Baked Asparagus with Almond-Cheese Sauce
This asparagus casserole recipe came from my mother. She made it for special occasions, as I do now. It is a quick, easy and absolutely delicious side dish for a family dinner or entertaining. It also is very good for a potluck event. I always use a white cheddar cheese, such as Vermont extra-sharp, but you can use what you prefer or have on hand.
- 1-1/2 pounds fresh asparagus
- Salt to taste
- 4 tablespoons butter, preferably unsalted
- 1/2 cup soft bread cubes
- 2 tablespoons all-purpose flour
- 1 cup milk
- 1 cup shredded extra-sharp white cheddar cheese
- 1/2 cup toasted slivered almonds (see notes below)
- Pepper to taste
Preheat oven to 350° F. To prepare asparagus, wash, remove tough ends, and cook in lightly salted water until tender.
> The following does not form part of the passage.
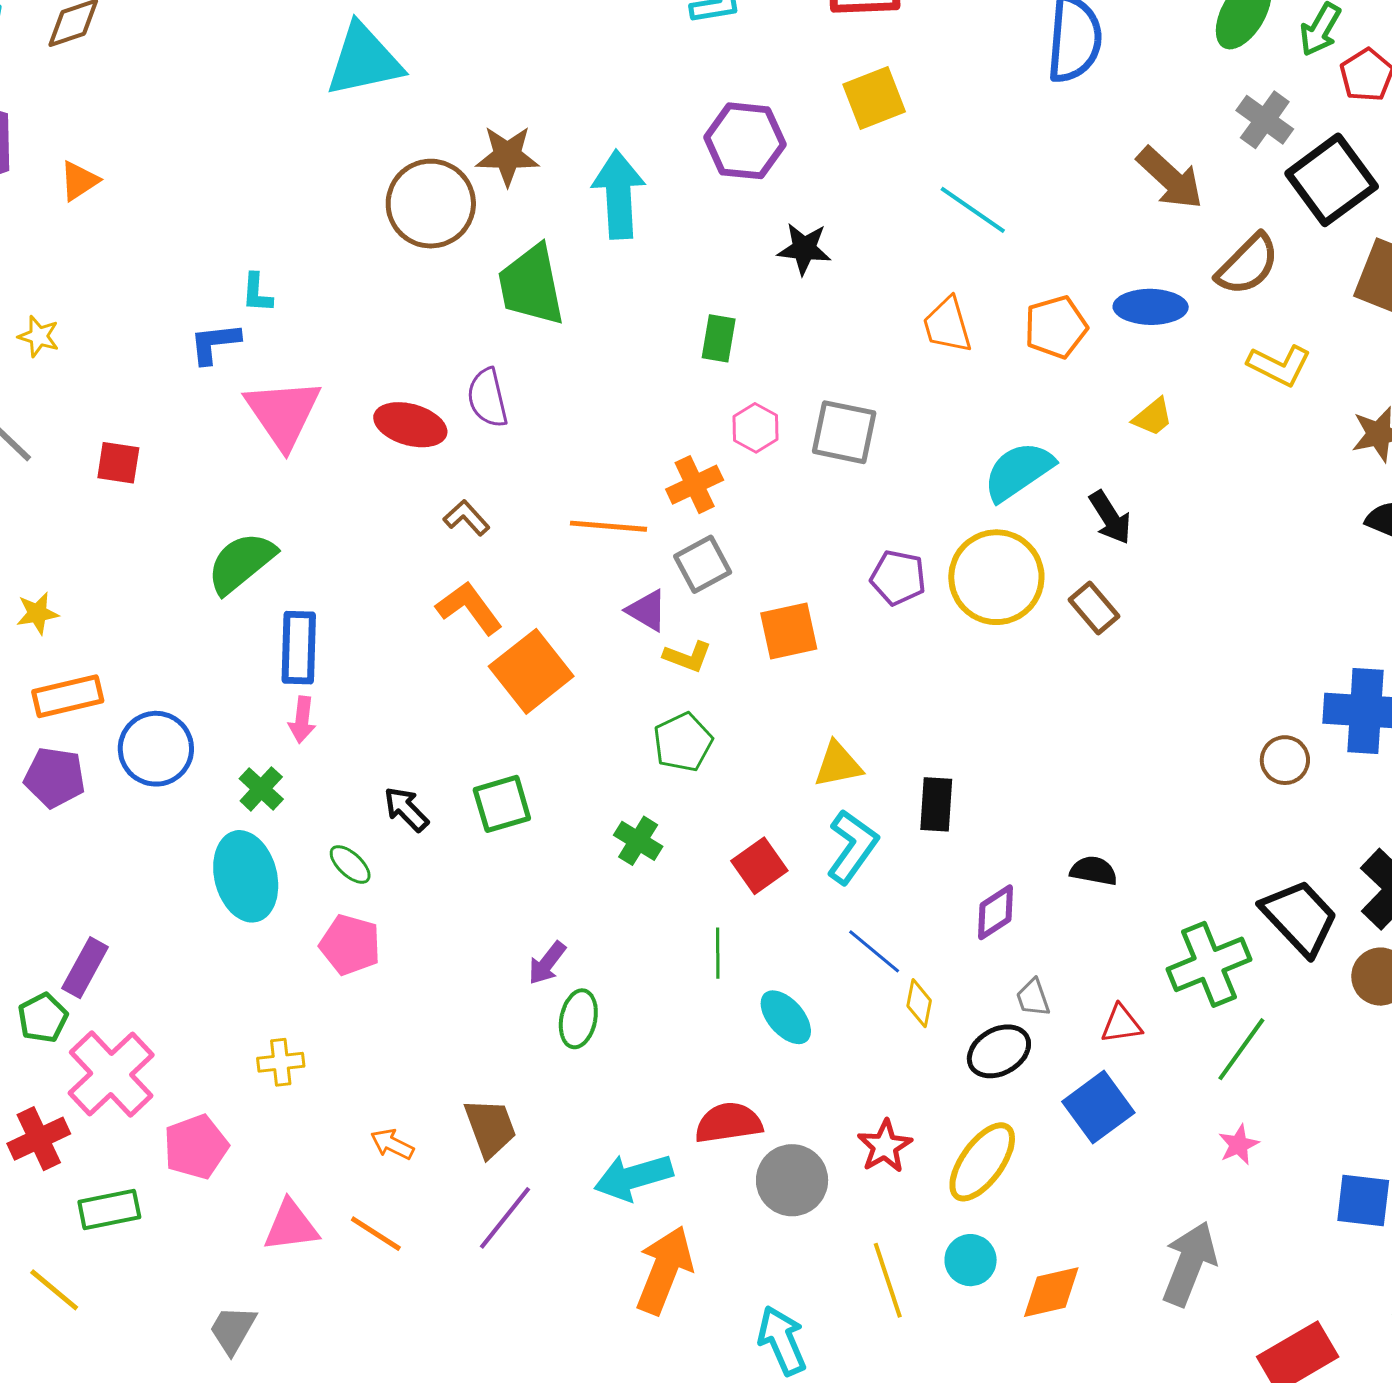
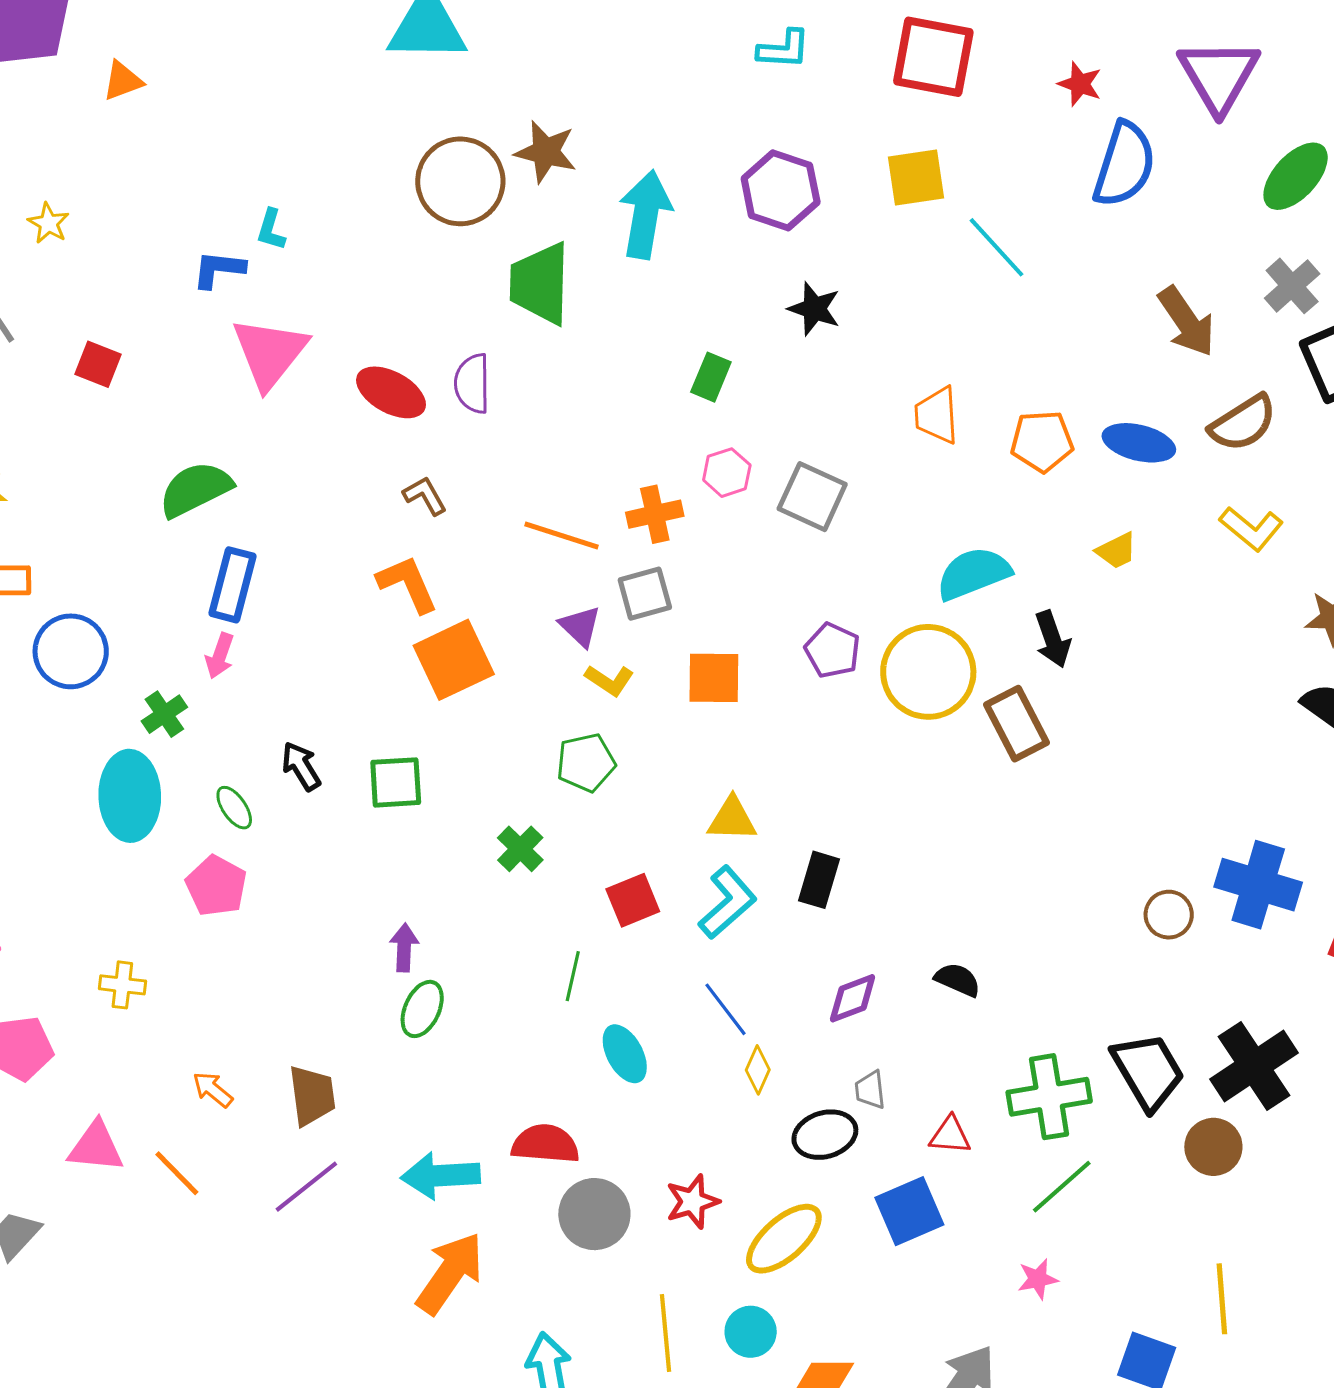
cyan line: (973, 210) -> (997, 247), moved
brown rectangle: (1094, 608) -> (1017, 724), size x1.4
purple arrow: (547, 963) -> (404, 948), turned 132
Drain thoroughly and arrange in a lightly buttered baking dish.
Melt the butter in a small saucepan over medium heat. Add 2 tablespoons of the melted butter to the bread cubes; mix well and reserve for later. Reduce the heat to low and add the flour to the remaining butter in the saucepan; stir until well blended, about 2 minutes. Add the milk and cook, stirring, until smooth and thickened. Stir in the cheese, almonds, and pepper to taste. Pour the sauce over the asparagus and top with the reserved bread cubes. Bake for 20 minutes or until bubbly. Serve immediately or cover with foil and keep warm until needed.
Notes: The almonds can be toasted in the oven while it is preheating or in the dry saucepan before melting the butter and making the sauce.